YOUR INSTRUCTIONS: Print the records below word for word, but leave out the pictures.

SOURCE DATA:
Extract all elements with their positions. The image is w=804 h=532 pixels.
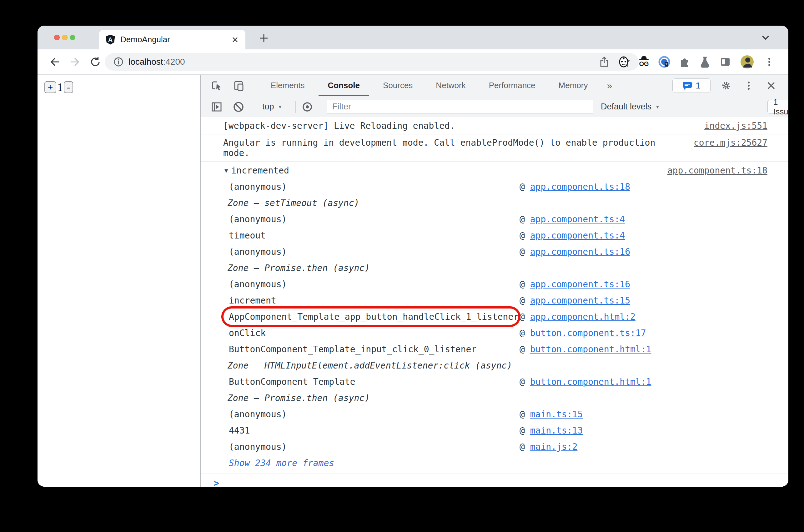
more-tabs-icon[interactable]: »	[599, 75, 619, 96]
console-prompt-row[interactable]: >	[201, 474, 788, 487]
console-row-frame: (anonymous)@ app.component.ts:4	[201, 211, 788, 227]
frame-name: (anonymous)	[229, 247, 519, 257]
mask-extension-icon[interactable]	[616, 55, 631, 69]
clear-console-icon[interactable]	[232, 100, 245, 114]
frame-name: 4431	[229, 425, 519, 436]
show-more-frames-link[interactable]: Show 234 more frames	[229, 458, 334, 468]
issue-counter[interactable]: 1 Issue: 1	[767, 100, 788, 114]
traffic-light-close-icon[interactable]	[54, 35, 60, 40]
log-text: Angular is running in development mode. …	[223, 137, 667, 158]
password-manager-extension-icon[interactable]	[657, 55, 671, 69]
devtools-tabbar: Elements Console Sources Network Perform…	[201, 75, 788, 96]
svg-text:A: A	[108, 36, 113, 43]
tab-sources[interactable]: Sources	[371, 75, 424, 96]
stack-link[interactable]: app.component.ts:16	[530, 279, 630, 289]
stack-link[interactable]: app.component.ts:4	[530, 230, 625, 241]
labs-flask-icon[interactable]	[698, 55, 712, 69]
devtools-tabs: Elements Console Sources Network Perform…	[259, 75, 619, 96]
forward-icon[interactable]	[69, 55, 82, 69]
source-link[interactable]: core.mjs:25627	[694, 137, 767, 148]
inspect-icon[interactable]	[210, 79, 224, 93]
console-row-frame: ButtonComponent_Template_input_click_0_l…	[201, 341, 788, 357]
issues-badge[interactable]: 1	[672, 78, 710, 93]
stack-link[interactable]: app.component.ts:16	[530, 247, 630, 257]
issues-count: 1	[695, 81, 700, 91]
console-row-log: Angular is running in development mode. …	[201, 134, 788, 162]
async-label: Zone — Promise.then (async)	[228, 263, 370, 273]
tab-console[interactable]: Console	[316, 75, 371, 96]
console-row-frame: (anonymous)@ main.js:2	[201, 439, 788, 455]
reload-icon[interactable]	[89, 55, 102, 69]
tab-title: DemoAngular	[120, 35, 231, 44]
tab-search-chevron-icon[interactable]	[758, 30, 773, 45]
tab-elements[interactable]: Elements	[259, 75, 316, 96]
async-label: Zone — setTimeout (async)	[228, 198, 359, 208]
devtools-panel: Elements Console Sources Network Perform…	[200, 75, 788, 487]
stack-link[interactable]: app.component.html:2	[530, 312, 635, 322]
frame-name: onClick	[229, 328, 519, 338]
frame-name: increment	[229, 296, 519, 306]
stack-link[interactable]: app.component.ts:4	[530, 214, 625, 224]
console-row-frame: (anonymous)@ app.component.ts:16	[201, 244, 788, 260]
extensions-puzzle-icon[interactable]	[677, 55, 692, 69]
counter-widget: + 1 -	[44, 81, 73, 94]
stack-link[interactable]: main.ts:15	[530, 409, 583, 419]
settings-gear-icon[interactable]	[719, 79, 733, 93]
decrement-button[interactable]: -	[64, 81, 73, 93]
site-info-icon[interactable]	[113, 56, 124, 68]
traffic-light-zoom-icon[interactable]	[70, 35, 75, 40]
frame-name: (anonymous)	[229, 442, 519, 452]
frame-name: AppComponent_Template_app_button_handleC…	[229, 312, 519, 322]
console-row-async: Zone — HTMLInputElement.addEventListener…	[201, 357, 788, 374]
new-tab-icon[interactable]	[256, 31, 271, 46]
url-text: localhost:4200	[129, 57, 185, 67]
frame-name: (anonymous)	[229, 182, 519, 192]
svg-text:OG: OG	[639, 60, 649, 67]
frame-name: (anonymous)	[229, 214, 519, 224]
share-icon[interactable]	[599, 56, 610, 68]
stack-link[interactable]: app.component.ts:15	[530, 296, 630, 306]
side-panel-icon[interactable]	[718, 55, 732, 69]
stack-link[interactable]: main.js:2	[530, 442, 578, 452]
console-row-frame: AppComponent_Template_app_button_handleC…	[201, 308, 788, 325]
console-row-frame: (anonymous)@ app.component.ts:18	[201, 178, 788, 195]
stack-link[interactable]: main.ts:13	[530, 425, 583, 436]
console-row-frame: (anonymous)@ app.component.ts:16	[201, 276, 788, 292]
context-dropdown[interactable]: top ▼	[262, 96, 282, 117]
devtools-menu-icon[interactable]	[742, 79, 755, 93]
stack-link[interactable]: button.component.html:1	[530, 344, 651, 355]
browser-menu-icon[interactable]	[762, 55, 777, 69]
og-incognito-extension-icon[interactable]: OG	[637, 55, 651, 69]
source-link[interactable]: index.js:551	[704, 121, 767, 131]
stack-link[interactable]: button.component.html:1	[530, 377, 651, 387]
browser-tab[interactable]: A DemoAngular	[99, 30, 245, 50]
close-devtools-icon[interactable]	[764, 79, 778, 93]
source-link[interactable]: app.component.ts:18	[667, 165, 767, 176]
increment-button[interactable]: +	[44, 81, 56, 93]
url-bar[interactable]: localhost:4200	[105, 53, 639, 71]
frame-name: ButtonComponent_Template	[229, 377, 519, 387]
tab-close-icon[interactable]	[231, 36, 239, 44]
default-levels-dropdown[interactable]: Default levels ▼	[601, 96, 660, 117]
avatar[interactable]	[740, 55, 754, 69]
console-row-async: Zone — Promise.then (async)	[201, 390, 788, 406]
tab-memory[interactable]: Memory	[547, 75, 599, 96]
async-label: Zone — HTMLInputElement.addEventListener…	[228, 360, 512, 371]
back-icon[interactable]	[47, 55, 61, 69]
console-messages: [webpack-dev-server] Live Reloading enab…	[201, 117, 788, 474]
stack-link[interactable]: button.component.ts:17	[530, 328, 646, 338]
console-sidebar-icon[interactable]	[210, 100, 224, 114]
filter-input[interactable]	[327, 100, 593, 114]
console-output: [webpack-dev-server] Live Reloading enab…	[201, 117, 788, 487]
live-expression-eye-icon[interactable]	[301, 100, 314, 114]
console-row-frame: (anonymous)@ main.ts:15	[201, 406, 788, 422]
console-row-frame: 4431@ main.ts:13	[201, 422, 788, 439]
collapse-triangle-icon[interactable]: ▼	[225, 167, 228, 174]
page-content: + 1 -	[38, 75, 200, 487]
console-row-frame: timeout@ app.component.ts:4	[201, 227, 788, 244]
stack-link[interactable]: app.component.ts:18	[530, 182, 630, 192]
traffic-light-minimize-icon[interactable]	[62, 35, 68, 40]
tab-performance[interactable]: Performance	[477, 75, 547, 96]
tab-network[interactable]: Network	[424, 75, 477, 96]
device-toolbar-icon[interactable]	[232, 79, 245, 93]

OUTPUT OF THE TASK:
Extract all elements with their positions. The image is w=804 h=532 pixels.
more-tabs-icon[interactable]: »	[599, 75, 619, 96]
console-prompt-row[interactable]: >	[201, 474, 788, 487]
console-row-frame: (anonymous)@ app.component.ts:4	[201, 211, 788, 227]
frame-name: (anonymous)	[229, 247, 519, 257]
mask-extension-icon[interactable]	[616, 55, 631, 69]
clear-console-icon[interactable]	[232, 100, 245, 114]
frame-name: 4431	[229, 425, 519, 436]
show-more-frames-link[interactable]: Show 234 more frames	[229, 458, 334, 468]
issue-counter[interactable]: 1 Issue: 1	[767, 100, 788, 114]
traffic-light-close-icon[interactable]	[54, 35, 60, 40]
log-text: Angular is running in development mode. …	[223, 137, 667, 158]
password-manager-extension-icon[interactable]	[657, 55, 671, 69]
devtools-tabbar: Elements Console Sources Network Perform…	[201, 75, 788, 96]
svg-text:A: A	[108, 36, 113, 43]
tab-sources[interactable]: Sources	[371, 75, 424, 96]
stack-link[interactable]: app.component.ts:16	[530, 279, 630, 289]
stack-link[interactable]: app.component.ts:4	[530, 230, 625, 241]
labs-flask-icon[interactable]	[698, 55, 712, 69]
devtools-tabs: Elements Console Sources Network Perform…	[259, 75, 619, 96]
forward-icon[interactable]	[69, 55, 82, 69]
source-link[interactable]: core.mjs:25627	[694, 137, 767, 148]
inspect-icon[interactable]	[210, 79, 224, 93]
console-row-frame: ButtonComponent_Template_input_click_0_l…	[201, 341, 788, 357]
issues-badge[interactable]: 1	[672, 78, 710, 93]
stack-link[interactable]: app.component.ts:16	[530, 247, 630, 257]
issues-count: 1	[695, 81, 700, 91]
console-row-log: Angular is running in development mode. …	[201, 134, 788, 162]
async-label: Zone — Promise.then (async)	[228, 263, 370, 273]
tab-console[interactable]: Console	[316, 75, 371, 96]
console-row-frame: (anonymous)@ main.js:2	[201, 439, 788, 455]
reload-icon[interactable]	[89, 55, 102, 69]
tab-title: DemoAngular	[120, 35, 231, 44]
tab-search-chevron-icon[interactable]	[758, 30, 773, 45]
tab-elements[interactable]: Elements	[259, 75, 316, 96]
async-label: Zone — setTimeout (async)	[228, 198, 359, 208]
devtools-panel: Elements Console Sources Network Perform…	[200, 75, 788, 487]
stack-link[interactable]: app.component.html:2	[530, 312, 635, 322]
frame-name: onClick	[229, 328, 519, 338]
frame-name: increment	[229, 296, 519, 306]
stack-link[interactable]: app.component.ts:4	[530, 214, 625, 224]
console-row-frame: (anonymous)@ app.component.ts:16	[201, 244, 788, 260]
extensions-puzzle-icon[interactable]	[677, 55, 692, 69]
counter-widget: + 1 -	[44, 81, 73, 94]
stack-link[interactable]: main.ts:15	[530, 409, 583, 419]
settings-gear-icon[interactable]	[719, 79, 733, 93]
decrement-button[interactable]: -	[64, 81, 73, 93]
site-info-icon[interactable]	[113, 56, 124, 68]
traffic-light-zoom-icon[interactable]	[70, 35, 75, 40]
frame-name: (anonymous)	[229, 442, 519, 452]
frame-name: AppComponent_Template_app_button_handleC…	[229, 312, 519, 322]
console-row-async: Zone — HTMLInputElement.addEventListener…	[201, 357, 788, 374]
new-tab-icon[interactable]	[256, 31, 271, 46]
url-text: localhost:4200	[129, 57, 185, 67]
frame-name: (anonymous)	[229, 182, 519, 192]
svg-text:OG: OG	[639, 60, 649, 67]
frame-name: (anonymous)	[229, 214, 519, 224]
share-icon[interactable]	[599, 56, 610, 68]
stack-link[interactable]: app.component.ts:15	[530, 296, 630, 306]
side-panel-icon[interactable]	[718, 55, 732, 69]
stack-link[interactable]: main.js:2	[530, 442, 578, 452]
console-row-frame: AppComponent_Template_app_button_handleC…	[201, 308, 788, 325]
console-row-frame: (anonymous)@ app.component.ts:18	[201, 178, 788, 195]
stack-link[interactable]: main.ts:13	[530, 425, 583, 436]
console-row-frame: (anonymous)@ app.component.ts:16	[201, 276, 788, 292]
context-dropdown[interactable]: top ▼	[262, 96, 282, 117]
devtools-menu-icon[interactable]	[742, 79, 755, 93]
stack-link[interactable]: button.component.html:1	[530, 344, 651, 355]
browser-menu-icon[interactable]	[762, 55, 777, 69]
og-incognito-extension-icon[interactable]: OG	[637, 55, 651, 69]
source-link[interactable]: index.js:551	[704, 121, 767, 131]
stack-link[interactable]: button.component.html:1	[530, 377, 651, 387]
browser-tab[interactable]: A DemoAngular	[99, 30, 245, 50]
close-devtools-icon[interactable]	[764, 79, 778, 93]
source-link[interactable]: app.component.ts:18	[667, 165, 767, 176]
increment-button[interactable]: +	[44, 81, 56, 93]
url-bar[interactable]: localhost:4200	[105, 53, 639, 71]
frame-name: ButtonComponent_Template	[229, 377, 519, 387]
tab-close-icon[interactable]	[231, 36, 239, 44]
default-levels-dropdown[interactable]: Default levels ▼	[601, 96, 660, 117]
avatar[interactable]	[740, 55, 754, 69]
console-row-async: Zone — Promise.then (async)	[201, 390, 788, 406]
tab-memory[interactable]: Memory	[547, 75, 599, 96]
async-label: Zone — HTMLInputElement.addEventListener…	[228, 360, 512, 371]
back-icon[interactable]	[47, 55, 61, 69]
console-messages: [webpack-dev-server] Live Reloading enab…	[201, 117, 788, 474]
stack-link[interactable]: button.component.ts:17	[530, 328, 646, 338]
console-sidebar-icon[interactable]	[210, 100, 224, 114]
filter-input[interactable]	[327, 100, 593, 114]
console-output: [webpack-dev-server] Live Reloading enab…	[201, 117, 788, 487]
live-expression-eye-icon[interactable]	[301, 100, 314, 114]
console-row-frame: (anonymous)@ main.ts:15	[201, 406, 788, 422]
console-row-frame: 4431@ main.ts:13	[201, 422, 788, 439]
collapse-triangle-icon[interactable]: ▼	[225, 167, 228, 174]
page-content: + 1 -	[38, 75, 200, 487]
console-row-frame: timeout@ app.component.ts:4	[201, 227, 788, 244]
stack-link[interactable]: app.component.ts:18	[530, 182, 630, 192]
traffic-light-minimize-icon[interactable]	[62, 35, 68, 40]
tab-performance[interactable]: Performance	[477, 75, 547, 96]
tab-network[interactable]: Network	[424, 75, 477, 96]
device-toolbar-icon[interactable]	[232, 79, 245, 93]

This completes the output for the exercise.